Records provided:
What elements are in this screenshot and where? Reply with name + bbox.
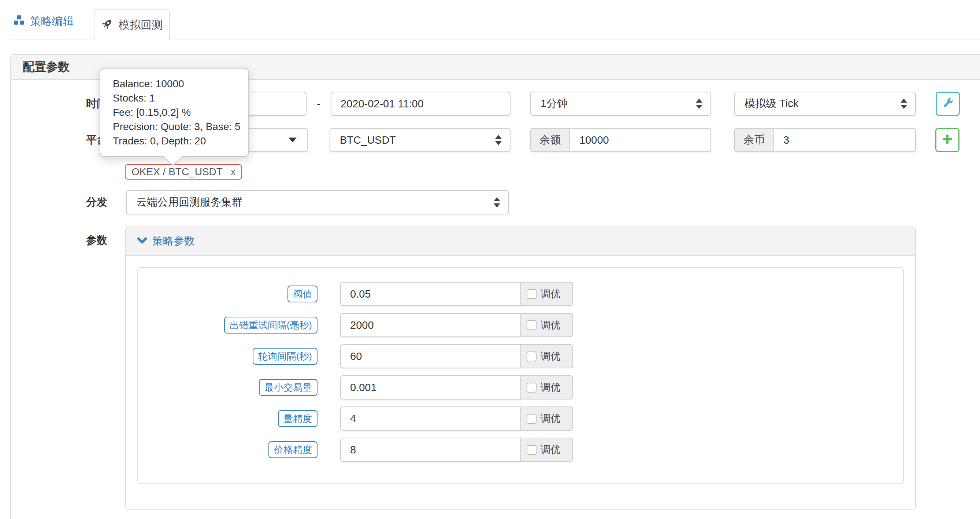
add-platform-button[interactable] — [935, 128, 959, 152]
param-name-badge: 轮询间隔(秒) — [253, 348, 318, 365]
param-tune-addon: 调优 — [521, 375, 573, 399]
platform-tag-row: OKEX / BTC_USDT x — [11, 164, 980, 180]
tooltip-line: Precision: Quote: 3, Base: 5 — [113, 120, 241, 134]
tune-label: 调优 — [541, 318, 560, 332]
dispatch-select-value: 云端公用回测服务集群 — [136, 195, 242, 210]
tooltip-line: Stocks: 1 — [113, 91, 241, 105]
strategy-params-toggle[interactable]: 策略参数 — [126, 227, 915, 256]
tune-label: 调优 — [541, 381, 560, 394]
tune-label: 调优 — [541, 443, 560, 456]
end-time-input[interactable] — [331, 92, 511, 116]
param-value-input[interactable] — [340, 406, 521, 431]
param-tune-addon: 调优 — [521, 438, 573, 462]
remove-tag-button[interactable]: x — [231, 166, 236, 178]
time-label: 时间 — [11, 96, 107, 111]
param-row: 价格精度 调优 — [138, 438, 903, 462]
strategy-params-panel: 策略参数 阀值 调优 — [125, 227, 916, 510]
caret-updown-icon — [495, 135, 502, 145]
param-tune-addon: 调优 — [521, 313, 573, 337]
param-name-badge: 最小交易量 — [259, 379, 318, 396]
period-select[interactable]: 1分钟 — [530, 92, 711, 116]
param-row: 量精度 调优 — [138, 406, 903, 431]
date-range-separator: - — [307, 97, 331, 110]
param-row: 轮询间隔(秒) 调优 — [138, 344, 903, 368]
caret-down-icon — [289, 138, 297, 142]
param-value-input[interactable] — [340, 375, 521, 399]
param-value-input[interactable] — [340, 282, 521, 306]
cubes-icon — [13, 15, 25, 28]
tooltip-line: Trades: 0, Depth: 20 — [113, 134, 241, 148]
tab-backtest[interactable]: 模拟回测 — [94, 9, 170, 40]
backtest-info-tooltip: Balance: 10000 Stocks: 1 Fee: [0.15,0.2]… — [100, 68, 249, 157]
param-name-badge: 量精度 — [278, 410, 318, 427]
strategy-params-title: 策略参数 — [152, 234, 195, 249]
param-tune-addon: 调优 — [521, 406, 573, 431]
tune-label: 调优 — [541, 412, 560, 425]
tick-level-select[interactable]: 模拟级 Tick — [734, 92, 916, 116]
pair-select-value: BTC_USDT — [340, 134, 396, 146]
param-name-badge: 出错重试间隔(毫秒) — [224, 317, 318, 334]
stocks-addon-label: 余币 — [734, 128, 773, 152]
pair-select[interactable]: BTC_USDT — [329, 128, 511, 152]
tick-level-select-value: 模拟级 Tick — [745, 96, 799, 111]
stocks-input[interactable] — [773, 128, 916, 152]
tune-checkbox[interactable] — [527, 383, 536, 393]
rocket-icon — [101, 18, 113, 33]
dispatch-row: 分发 云端公用回测服务集群 — [11, 190, 980, 214]
param-row: 最小交易量 调优 — [138, 375, 903, 399]
tab-strategy-edit-label: 策略编辑 — [30, 14, 74, 29]
param-tune-addon: 调优 — [521, 282, 573, 306]
strategy-params-body: 阀值 调优 出错重试间隔(毫秒) — [126, 256, 915, 509]
tune-checkbox[interactable] — [527, 351, 536, 361]
tab-strategy-edit[interactable]: 策略编辑 — [13, 13, 74, 30]
param-value-input[interactable] — [340, 344, 521, 368]
config-panel-title: 配置参数 — [23, 59, 70, 75]
tune-checkbox[interactable] — [527, 414, 536, 424]
balance-input[interactable] — [570, 128, 711, 152]
tooltip-line: Fee: [0.15,0.2] % — [113, 105, 241, 120]
args-label: 参数 — [11, 227, 107, 248]
param-value-input[interactable] — [340, 313, 521, 337]
tab-backtest-label: 模拟回测 — [119, 18, 162, 33]
tune-checkbox[interactable] — [527, 445, 536, 455]
tune-checkbox[interactable] — [527, 320, 536, 330]
param-row: 阀值 调优 — [138, 282, 903, 306]
param-name-badge: 阀值 — [288, 286, 318, 302]
chevron-down-icon — [137, 237, 147, 246]
tune-label: 调优 — [541, 350, 560, 363]
param-value-input[interactable] — [340, 438, 521, 462]
dispatch-select[interactable]: 云端公用回测服务集群 — [126, 190, 509, 214]
wrench-icon — [941, 96, 955, 111]
param-list: 阀值 调优 出错重试间隔(毫秒) — [137, 267, 904, 484]
caret-updown-icon — [696, 99, 702, 109]
platform-tag: OKEX / BTC_USDT x — [125, 164, 242, 180]
args-row: 参数 策略参数 阀值 — [11, 227, 980, 510]
dispatch-label: 分发 — [11, 195, 107, 210]
tooltip-line: Balance: 10000 — [113, 77, 241, 91]
caret-updown-icon — [900, 99, 907, 109]
backtest-settings-button[interactable] — [936, 92, 960, 116]
stocks-group: 余币 — [734, 128, 916, 152]
param-row: 出错重试间隔(毫秒) 调优 — [138, 313, 903, 337]
tab-bar: 策略编辑 模拟回测 — [10, 0, 980, 40]
caret-updown-icon — [494, 197, 500, 208]
tune-checkbox[interactable] — [527, 289, 536, 299]
tune-label: 调优 — [541, 287, 560, 300]
period-select-value: 1分钟 — [541, 96, 568, 111]
param-name-badge: 价格精度 — [269, 441, 318, 458]
tooltip-arrow — [163, 156, 183, 165]
balance-addon-label: 余额 — [530, 128, 570, 152]
plus-icon — [941, 133, 954, 147]
platform-tag-text: OKEX / BTC_USDT — [132, 166, 223, 178]
platform-label: 平台 — [11, 133, 107, 147]
param-tune-addon: 调优 — [521, 344, 573, 368]
balance-group: 余额 — [530, 128, 711, 152]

The task: Check each line of the records above, and copy those that hold the word "panel".

Reply:
strategy-params-panel: 策略参数 阀值 调优 — [125, 227, 916, 510]
config-panel-title: 配置参数 — [23, 59, 70, 75]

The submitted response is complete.